She joins Star after more than two years with Crown Resorts. There, she was most recently chief transformation officer after a spell as chief of staff.

Prior to this, Mok spent over 14 years with Australian construction and real estate business Lendlease Group. During this time, she served in various leadership roles such as head of operational excellence for its property business.

Earlier in her career, Mok also worked as a solicitor for King & Wood Mallesons. 

Anne Ward, who took over as executive chair at Star last month, welcomed the appointment of Mok. Ward says Mok strengthens Star’s leadership team as it focuses on implementing necessary reforms.

“Jeannie’s strong leadership skills and highly relevant experience within the industry will be significant assets to our ongoing programme of change,” Ward said. “We are focused on driving sustainable improvements at Star and fostering a culture of positive transformation at all levels of the organisation. 

“We look forward to working with Jeannie across all operational aspects of this transformation.”

More changes at the top for Star

Mok and Ward are among the latest new additions to the leadership team at Star. 

Ward took on her new role a few weeks ago, replacing David Foster. Incidentally, Ward joined the Star board at the same time as Foster.

Other recent management changes include group CEO and managing Robbie Cooke. He left in March along with chief financial officer Christina Katsibouba. 

Star is yet to announce any replacement, with Foster having taken on additional CEO duties before he stepped aside as chair.  However, Cooke has agreed to remain as a consultant to Star for the next few months.

Another recent outgoing is Jessica Mellor, who is stepping down as CEO of Star Gold Coast

Ongoing uncertainty at Star

The changes come in the wake of Star being told it faces a second inquiry from the New South Wales Independent Casino Commission (NICC).

Adam Bell SC, who oversaw the first Bell report, will lead the inquiry. He is looking at how Star has implemented recommendations from the first. Star was declared unsuitable to hold a casino licence in New South Wales in September 2022 after the initial investigation uncovered a catalogue of anti-money laundering and social responsibility failings.

The second inquiry launched in February, with a final report due today (31 May).

While Star’s future in New South Wales remains uncertain, it was recently given some level of respite in Queensland. Authorities in the state this month announced a further delay to a planned licence suspension.

Star was sanctioned in Queensland in December 2022 over a series of failings. The operator was handed a AU$100.0m (£52.2m/€61.4m/US$66.4m) fine and informed its licence would be suspended.
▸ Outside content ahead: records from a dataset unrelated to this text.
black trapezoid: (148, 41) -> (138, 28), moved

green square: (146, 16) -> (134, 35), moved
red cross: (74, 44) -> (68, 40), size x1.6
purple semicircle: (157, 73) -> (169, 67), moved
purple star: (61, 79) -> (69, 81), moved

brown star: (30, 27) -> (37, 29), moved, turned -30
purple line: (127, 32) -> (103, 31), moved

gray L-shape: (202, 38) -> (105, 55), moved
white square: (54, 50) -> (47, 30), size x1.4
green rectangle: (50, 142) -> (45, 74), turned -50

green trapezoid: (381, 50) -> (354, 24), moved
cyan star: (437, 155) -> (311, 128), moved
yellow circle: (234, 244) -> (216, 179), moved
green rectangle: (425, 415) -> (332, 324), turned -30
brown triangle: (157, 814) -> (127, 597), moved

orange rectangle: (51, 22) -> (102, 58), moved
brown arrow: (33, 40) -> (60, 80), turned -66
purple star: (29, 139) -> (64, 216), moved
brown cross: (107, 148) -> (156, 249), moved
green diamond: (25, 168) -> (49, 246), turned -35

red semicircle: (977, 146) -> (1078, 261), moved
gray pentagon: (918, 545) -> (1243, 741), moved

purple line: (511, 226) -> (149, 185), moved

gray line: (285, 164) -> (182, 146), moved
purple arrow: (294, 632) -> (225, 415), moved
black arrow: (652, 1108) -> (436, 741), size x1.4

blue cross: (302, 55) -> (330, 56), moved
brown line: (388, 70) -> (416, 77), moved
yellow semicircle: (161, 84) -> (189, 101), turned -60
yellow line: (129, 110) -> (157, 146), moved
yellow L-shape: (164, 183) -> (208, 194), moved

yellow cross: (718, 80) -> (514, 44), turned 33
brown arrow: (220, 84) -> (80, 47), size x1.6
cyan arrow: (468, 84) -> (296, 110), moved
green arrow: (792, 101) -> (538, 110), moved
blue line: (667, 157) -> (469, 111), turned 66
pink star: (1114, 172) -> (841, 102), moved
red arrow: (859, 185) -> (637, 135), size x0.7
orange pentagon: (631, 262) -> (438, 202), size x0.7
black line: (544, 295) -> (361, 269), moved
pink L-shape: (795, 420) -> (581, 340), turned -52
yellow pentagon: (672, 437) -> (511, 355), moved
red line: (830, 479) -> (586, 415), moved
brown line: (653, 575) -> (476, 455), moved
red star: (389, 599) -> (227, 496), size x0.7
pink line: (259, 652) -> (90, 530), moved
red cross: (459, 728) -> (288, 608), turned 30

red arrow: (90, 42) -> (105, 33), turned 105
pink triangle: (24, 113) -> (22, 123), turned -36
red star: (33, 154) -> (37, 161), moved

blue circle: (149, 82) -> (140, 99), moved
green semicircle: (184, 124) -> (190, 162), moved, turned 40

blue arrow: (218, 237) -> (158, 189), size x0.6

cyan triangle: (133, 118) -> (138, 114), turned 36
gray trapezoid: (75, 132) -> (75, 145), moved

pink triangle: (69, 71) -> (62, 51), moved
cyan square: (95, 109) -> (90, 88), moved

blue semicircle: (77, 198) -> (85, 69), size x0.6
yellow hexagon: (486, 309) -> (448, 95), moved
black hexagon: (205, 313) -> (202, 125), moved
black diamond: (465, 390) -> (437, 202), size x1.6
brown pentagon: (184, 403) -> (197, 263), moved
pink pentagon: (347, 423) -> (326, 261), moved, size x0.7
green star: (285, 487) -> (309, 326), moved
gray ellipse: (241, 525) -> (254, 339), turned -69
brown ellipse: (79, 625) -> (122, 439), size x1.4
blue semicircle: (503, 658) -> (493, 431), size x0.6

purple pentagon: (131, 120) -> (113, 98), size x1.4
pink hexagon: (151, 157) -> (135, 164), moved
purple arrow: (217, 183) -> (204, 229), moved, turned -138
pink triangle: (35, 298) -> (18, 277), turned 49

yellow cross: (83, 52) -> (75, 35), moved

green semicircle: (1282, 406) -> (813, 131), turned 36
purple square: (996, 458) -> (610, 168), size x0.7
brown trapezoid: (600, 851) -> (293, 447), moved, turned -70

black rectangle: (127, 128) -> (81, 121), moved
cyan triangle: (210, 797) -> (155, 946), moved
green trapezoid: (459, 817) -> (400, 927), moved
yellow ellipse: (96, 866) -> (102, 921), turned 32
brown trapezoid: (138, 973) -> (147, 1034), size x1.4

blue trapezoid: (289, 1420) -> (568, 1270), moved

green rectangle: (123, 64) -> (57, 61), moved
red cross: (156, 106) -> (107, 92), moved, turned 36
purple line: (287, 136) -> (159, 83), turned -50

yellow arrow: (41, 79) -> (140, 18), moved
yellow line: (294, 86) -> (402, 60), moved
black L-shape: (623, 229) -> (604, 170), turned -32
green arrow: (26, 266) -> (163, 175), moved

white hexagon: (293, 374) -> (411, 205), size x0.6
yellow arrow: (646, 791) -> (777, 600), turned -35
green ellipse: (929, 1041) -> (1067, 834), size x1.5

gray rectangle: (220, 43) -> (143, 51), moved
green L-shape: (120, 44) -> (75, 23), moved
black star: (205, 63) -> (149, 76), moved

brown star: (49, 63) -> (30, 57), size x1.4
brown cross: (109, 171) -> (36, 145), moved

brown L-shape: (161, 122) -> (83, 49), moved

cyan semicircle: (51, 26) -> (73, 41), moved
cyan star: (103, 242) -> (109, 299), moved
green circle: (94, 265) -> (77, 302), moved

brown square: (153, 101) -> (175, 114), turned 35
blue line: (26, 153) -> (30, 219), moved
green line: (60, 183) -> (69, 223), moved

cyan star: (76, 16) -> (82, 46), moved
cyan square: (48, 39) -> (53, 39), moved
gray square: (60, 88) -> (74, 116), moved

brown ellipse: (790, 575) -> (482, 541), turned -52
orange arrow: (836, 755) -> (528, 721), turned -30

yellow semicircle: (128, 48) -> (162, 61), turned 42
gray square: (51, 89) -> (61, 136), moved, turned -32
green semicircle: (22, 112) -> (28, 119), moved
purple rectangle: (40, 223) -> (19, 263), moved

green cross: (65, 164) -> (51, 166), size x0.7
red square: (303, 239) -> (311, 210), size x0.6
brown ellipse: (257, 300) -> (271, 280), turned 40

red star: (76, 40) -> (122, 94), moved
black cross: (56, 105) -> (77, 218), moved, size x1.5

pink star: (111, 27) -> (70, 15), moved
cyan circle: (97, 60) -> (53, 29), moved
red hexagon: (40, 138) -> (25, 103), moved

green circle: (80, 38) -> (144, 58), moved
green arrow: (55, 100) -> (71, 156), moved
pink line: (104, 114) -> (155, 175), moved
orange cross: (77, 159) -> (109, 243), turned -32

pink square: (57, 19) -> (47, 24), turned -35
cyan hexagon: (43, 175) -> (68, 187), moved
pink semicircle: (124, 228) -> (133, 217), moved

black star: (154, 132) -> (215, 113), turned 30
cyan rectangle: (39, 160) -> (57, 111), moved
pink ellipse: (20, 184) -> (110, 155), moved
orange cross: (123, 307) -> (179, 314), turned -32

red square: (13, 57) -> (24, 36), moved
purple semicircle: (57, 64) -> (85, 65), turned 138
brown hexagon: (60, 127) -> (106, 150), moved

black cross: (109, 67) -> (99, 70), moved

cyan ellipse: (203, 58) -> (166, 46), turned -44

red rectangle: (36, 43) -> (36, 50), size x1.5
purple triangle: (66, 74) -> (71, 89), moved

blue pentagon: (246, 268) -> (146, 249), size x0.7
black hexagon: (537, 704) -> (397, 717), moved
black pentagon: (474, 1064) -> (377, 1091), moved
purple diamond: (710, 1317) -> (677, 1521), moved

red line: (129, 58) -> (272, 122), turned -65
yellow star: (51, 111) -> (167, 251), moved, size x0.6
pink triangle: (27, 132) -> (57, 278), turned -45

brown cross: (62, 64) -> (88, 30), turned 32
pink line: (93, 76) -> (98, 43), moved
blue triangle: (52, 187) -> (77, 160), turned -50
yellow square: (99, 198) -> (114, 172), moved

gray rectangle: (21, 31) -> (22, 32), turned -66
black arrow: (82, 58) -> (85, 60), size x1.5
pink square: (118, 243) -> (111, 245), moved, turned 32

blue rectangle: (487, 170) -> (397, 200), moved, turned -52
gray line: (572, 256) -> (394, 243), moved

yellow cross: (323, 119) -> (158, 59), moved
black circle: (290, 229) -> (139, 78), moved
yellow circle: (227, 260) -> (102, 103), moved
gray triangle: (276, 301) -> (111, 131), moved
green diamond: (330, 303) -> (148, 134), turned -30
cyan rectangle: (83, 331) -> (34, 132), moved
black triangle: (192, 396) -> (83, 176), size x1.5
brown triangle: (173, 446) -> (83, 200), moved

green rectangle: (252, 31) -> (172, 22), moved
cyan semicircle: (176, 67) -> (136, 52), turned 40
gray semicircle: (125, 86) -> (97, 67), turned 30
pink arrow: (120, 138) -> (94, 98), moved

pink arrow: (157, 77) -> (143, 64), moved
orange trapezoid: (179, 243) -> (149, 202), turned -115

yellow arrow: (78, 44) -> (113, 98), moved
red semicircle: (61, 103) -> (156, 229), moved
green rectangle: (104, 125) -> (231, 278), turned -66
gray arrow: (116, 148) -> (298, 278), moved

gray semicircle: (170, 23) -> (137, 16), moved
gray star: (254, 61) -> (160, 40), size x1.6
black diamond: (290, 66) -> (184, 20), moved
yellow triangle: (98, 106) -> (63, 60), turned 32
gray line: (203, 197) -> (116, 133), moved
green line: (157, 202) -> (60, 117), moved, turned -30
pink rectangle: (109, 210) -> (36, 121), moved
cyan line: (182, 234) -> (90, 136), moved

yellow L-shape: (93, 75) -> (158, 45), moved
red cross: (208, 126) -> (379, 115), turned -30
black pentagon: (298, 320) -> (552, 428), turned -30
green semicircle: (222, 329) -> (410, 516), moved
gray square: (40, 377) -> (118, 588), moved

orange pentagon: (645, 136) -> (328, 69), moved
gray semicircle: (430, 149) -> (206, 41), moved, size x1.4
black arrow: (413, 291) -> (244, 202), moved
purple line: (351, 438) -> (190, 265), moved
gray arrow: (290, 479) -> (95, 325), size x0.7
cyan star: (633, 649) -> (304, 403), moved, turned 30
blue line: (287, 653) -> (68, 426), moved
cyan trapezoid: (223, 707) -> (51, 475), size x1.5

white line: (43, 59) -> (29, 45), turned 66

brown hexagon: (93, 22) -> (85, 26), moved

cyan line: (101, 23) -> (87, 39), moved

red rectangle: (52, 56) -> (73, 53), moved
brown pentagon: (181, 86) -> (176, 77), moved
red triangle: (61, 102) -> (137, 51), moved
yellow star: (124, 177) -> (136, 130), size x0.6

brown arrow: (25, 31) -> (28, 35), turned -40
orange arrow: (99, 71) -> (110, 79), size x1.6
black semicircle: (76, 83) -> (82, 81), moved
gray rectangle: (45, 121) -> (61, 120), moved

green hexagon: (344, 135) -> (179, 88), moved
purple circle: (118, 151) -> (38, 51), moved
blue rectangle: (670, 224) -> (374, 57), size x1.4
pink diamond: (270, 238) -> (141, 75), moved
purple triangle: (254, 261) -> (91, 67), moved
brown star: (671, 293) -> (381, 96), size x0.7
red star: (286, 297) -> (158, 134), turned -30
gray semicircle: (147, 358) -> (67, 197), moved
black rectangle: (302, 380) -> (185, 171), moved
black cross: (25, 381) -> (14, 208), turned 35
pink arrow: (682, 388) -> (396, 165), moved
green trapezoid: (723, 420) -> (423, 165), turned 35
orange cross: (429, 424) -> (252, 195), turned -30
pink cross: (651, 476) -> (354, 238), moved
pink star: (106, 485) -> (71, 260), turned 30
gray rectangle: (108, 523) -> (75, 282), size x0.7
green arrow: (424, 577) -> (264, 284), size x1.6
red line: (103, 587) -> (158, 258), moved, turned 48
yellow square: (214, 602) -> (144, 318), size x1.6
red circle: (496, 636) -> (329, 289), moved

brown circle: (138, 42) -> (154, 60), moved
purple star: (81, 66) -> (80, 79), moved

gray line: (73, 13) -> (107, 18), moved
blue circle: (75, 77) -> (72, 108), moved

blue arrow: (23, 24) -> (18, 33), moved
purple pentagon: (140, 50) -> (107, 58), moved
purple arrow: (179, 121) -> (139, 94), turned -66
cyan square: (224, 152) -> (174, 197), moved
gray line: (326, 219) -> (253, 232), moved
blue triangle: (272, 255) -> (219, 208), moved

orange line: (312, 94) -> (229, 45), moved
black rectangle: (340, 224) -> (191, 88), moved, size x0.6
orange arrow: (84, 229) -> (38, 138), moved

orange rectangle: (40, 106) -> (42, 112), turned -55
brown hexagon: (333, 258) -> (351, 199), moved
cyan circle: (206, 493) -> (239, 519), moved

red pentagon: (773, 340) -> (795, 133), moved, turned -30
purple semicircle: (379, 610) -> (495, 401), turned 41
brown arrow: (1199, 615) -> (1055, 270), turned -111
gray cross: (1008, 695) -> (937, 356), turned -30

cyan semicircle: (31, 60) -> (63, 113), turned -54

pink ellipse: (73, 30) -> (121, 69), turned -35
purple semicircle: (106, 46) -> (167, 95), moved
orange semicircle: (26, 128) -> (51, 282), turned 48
The group was given an initial 12 months to resolve issues and prove it was suitable for a licence. The 1 December 2023 deadline was pushed back to 31 May this year after Star submitted a draft remediation plan to address issues. 

This has now been delayed again to 20 December, with Queensland authorities keen see the second Bell Inquiry before making a decision. 

Hard Rock hits back at Star investment claims

Against this backdrop, yet more confusion has emerged in the form of potential investment interest from Hard Rock International.

In mid-May, reports in the Australian media said Hard Rock was part of a group seeking to invest in Star. The reports went as far to suggest Star’s land-based casinos would rebrand under the Hard Rock name should the deal proceed.

Star responded saying it had received “inbound interest” from several external parties over potential transactions. As for links with Hard Rock, Star said it had not received a proposal directly from the group. It did, however, claim one consortium featuring the Hard Rock Hotels & Resorts Pacific regional division of Hard Rock had shown interest.

Hitting back, Hard Rock denied any interest in a possible deal. The group also said it did not authorise the use of its brand in connection with any third-party proposal.

Going further, Hard Rock said it takes any misuse of its brand “seriously” and could consider taking legal action over the issue.

“We want to make it clear that Hard Rock International is not involved in, nor has it authorised, any discussions, activities or negotiations on its behalf in connection with a proposed bid for Star,” Hard Rock said.